The following sites contain good histories/explanation:
https://en.wikipedia.org/wiki/CRISPR
http://science.sciencemag.org/content/346/6213/1258096.full
Table/File setup
The Crispr track (and it's variations Crispr 10K, CrisprKmers, etc) all consist of 3 tables and 2 files: MySQL tables:
- crisprRanges (or crispr10KRanges, etc) - a simple bed3 table which contains the regions surveyed for guides
- crisprTargets - a one-row table pointing to a bigBed file (/gbdb/$db/crispr/crispr.bb)
- locusName - table describing each base of a given genome, and whether that base (or sequence of bases) is in an exon, intron, intergenic, etc
GBDB Files:
- /gbdb/$db/crispr/crispr.bb - the meat of the track, this huge file contains all of the 23 bp Crispr/cas9 guide sequences
- /gbdb/$db/crispr/crisprDetails.tab - an even huger file describing the off-target locations of each of the guides in the bigBed
Special notes about normal QA checks
- crisprRanges and locusName follow the normal track QA checklist.
- These tables should be in tablesIgnored for all.joiner
- countPerChrom and runBits:
- compare crisprRanges to the gene track it was made from. They should be somewhat similar.
- The crisprTargets track is a bigBed, so I like to make a bed out of the bigBed, run it through bedSingleCover, and then call featureBits on it comparing it to the crisprRanges table, they should be fairly similar:
$ featureBits db crisprRanges targets.singleCover.bed
- Neither track should overlap with the gap track
- crisprTargets should not fall outside crisprRanges, since crisprTargets is all the guides in the range of crisprRanges, see below on how to check.
- all details check is slightly different, see below.
Special QA notes
- To check the coordinates of the bigBed file, what you can do is first check the table coords of the crisprRanges table with checkTableCoords, when that comes back ok, make a bed file of the crisprRanges, and then compare it to the crisprTargets.bed file with bedtools intersect:
/cluster/bin/bedtools/bedtools intersect -v -a mm10.crispr10K.bed -b mm10.crispr10KRanges.bed
This intersects the two files, and only outputs crisprTargets that are not in crisprRanges (ie: bad coords).
- The coloring scheme is described in the description page. A few guides of each type should be checked. From a bed file of crisprTargets, you can extract the guides of each type like so:
awk -F '\t' '{$9 == "0,200,0") print $0}' crisprTargets.bed > greenItems.bed
$9 is the normal bigBed color column, and in this case it indicates the efficiency of the guide RNA, or how well the guide will actually cut at that location.
- To get color counts:
for color in $(cat crispr10KColors); do printf "number of %s color:" "$color"; awk '{print $9}' mm10.crispr10K.bed | grep -c $color mm10.crispr10K.bed; done > itemColorCounts
- To mimic countPerChrom measurements:
for chrom in {1..19} X Y M; do echo chr$chrom; awk -v chr=$chrom -F'\t' '{if ($1 == "chr"chr) {sum+=1}} END {print sum}' mm10.crispr10K.bed; done > chromCounts
- Take a few random lines (shuf -n 3) from each of these color files and check every aspect of the bigBed file:
- check the scores are correct
- check the mouseOver text in hgTracks is correct
- check off-target counts match what's displayed in the full list. sometimes the page may say something like 1 off-target with one mismatch but there won't be any in the full list.

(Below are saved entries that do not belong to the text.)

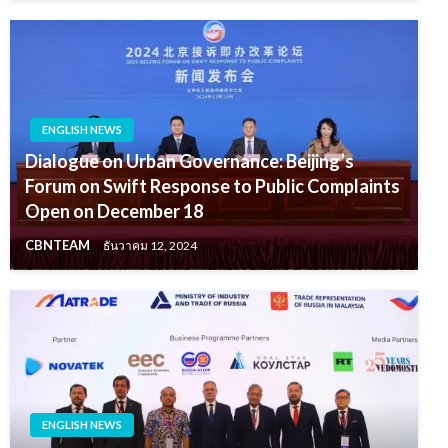
ENGLISH NEWS
Dialogue on Urban Governance: Beijing’s
Forum on Swift Response to Public Complaints
Open on December 18
CBNTEAM
ธันวาคม 12, 2024
ENGLISH NEWS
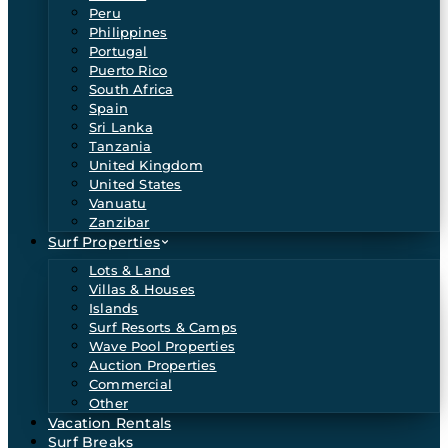
Peru
Philippines
Portugal
Puerto Rico
South Africa
Spain
Sri Lanka
Tanzania
United Kingdom
United States
Vanuatu
Zanzibar
Surf Properties
Lots & Land
Villas & Houses
Islands
Surf Resorts & Camps
Wave Pool Properties
Auction Properties
Commercial
Other
Vacation Rentals
Surf Breaks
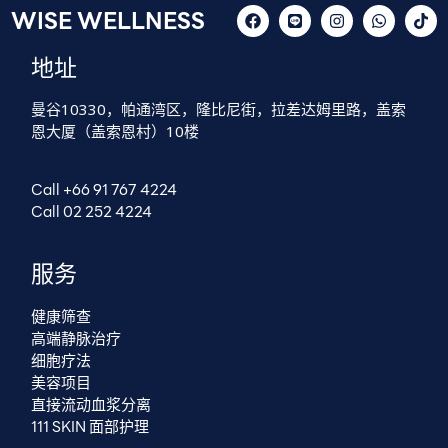
WISE WELLNESS
地址
曼谷10330，帕通湾区，隆比尼街，拉差达姆里路，盖索
恩大厦（盖索恩村）10楼
Call +66 91 767 4224
Call 02 252 4224
服务
健康筛查
高端静脉治疗
细胞疗法
美容项目
直接流动血浆分离
111 SKIN 面部护理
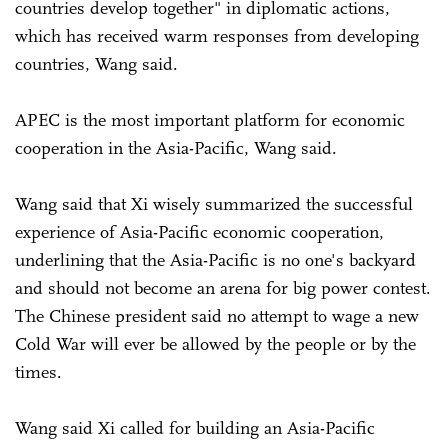
countries develop together" in diplomatic actions,
which has received warm responses from developing
countries, Wang said.
APEC is the most important platform for economic
cooperation in the Asia-Pacific, Wang said.
Wang said that Xi wisely summarized the successful
experience of Asia-Pacific economic cooperation,
underlining that the Asia-Pacific is no one's backyard
and should not become an arena for big power contest.
The Chinese president said no attempt to wage a new
Cold War will ever be allowed by the people or by the
times.
Wang said Xi called for building an Asia-Pacific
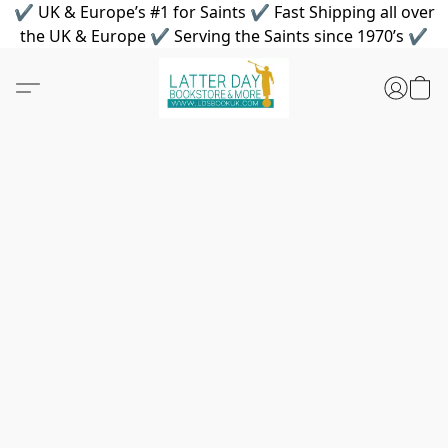
✔ UK & Europe’s #1 for Saints ✔ Fast Shipping all over
the UK & Europe ✔ Serving the Saints since 1970’s ✔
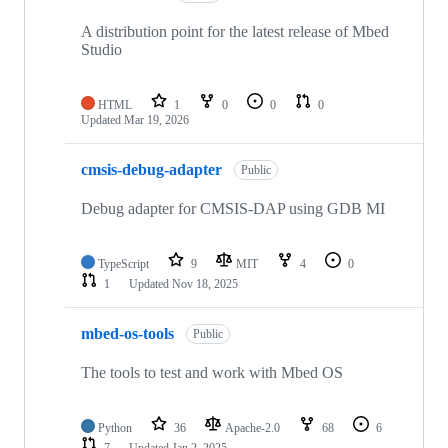
A distribution point for the latest release of Mbed
Studio
HTML
1
0
0
0
Updated
Mar 19, 2026
cmsis-debug-adapter
Public
Debug adapter for CMSIS-DAP using GDB MI
TypeScript
9
MIT
4
0
1
Updated
Nov 18, 2025
mbed-os-tools
Public
The tools to test and work with Mbed OS
Python
36
Apache-2.0
68
6
7
Updated
Jan 2, 2025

- make sure the list of off-targets shows up. the off-target information is stored in an external file and there have been problems with the indices into it.
- check a few off-targets from the table. Make sure the sequence displayed matches the sequence in the browser, and check that the locus is correct. Note that this can be confusing when a negative strand is involved on either a guide, off-target or both. Some guides have hundreds of off-targets, only 2-3 need to be checked.
- check the speed of the track and details page. This is a large bigBed, so it's good to note any performance issues.
- this track can cause problems in the TB and DI, profiling these errors further will be helpful for future use.
Push Notes
- when pushing the track to hgwbeta, be sure to have the correct release tags on the trackDb stanzas so hgnfs1 files don't leak out.